> What the exercise asks: Print the listing below a second time, exactly, and omit its images.
== == ==
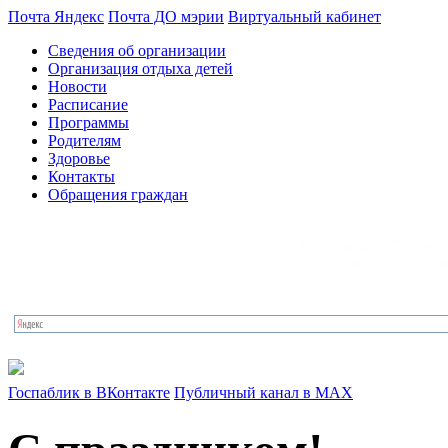
Почта Яндекс
Почта ДО мэрии
Виртуальный кабинет
Сведения об организации
Организация отдыха детей
Новости
Расписание
Программы
Родителям
Здоровье
Контакты
Обращения граждан
Госпаблик в ВКонтакте
Публичный канал в MAX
== == ==
> Solution for this exercise:
Почта Яндекс
Почта ДО мэрии
Виртуальный кабинет
Сведения об организации
Организация отдыха детей
Новости
Расписание
Программы
Родителям
Здоровье
Контакты
Обращения граждан
Госпаблик в ВКонтакте
Публичный канал в MAX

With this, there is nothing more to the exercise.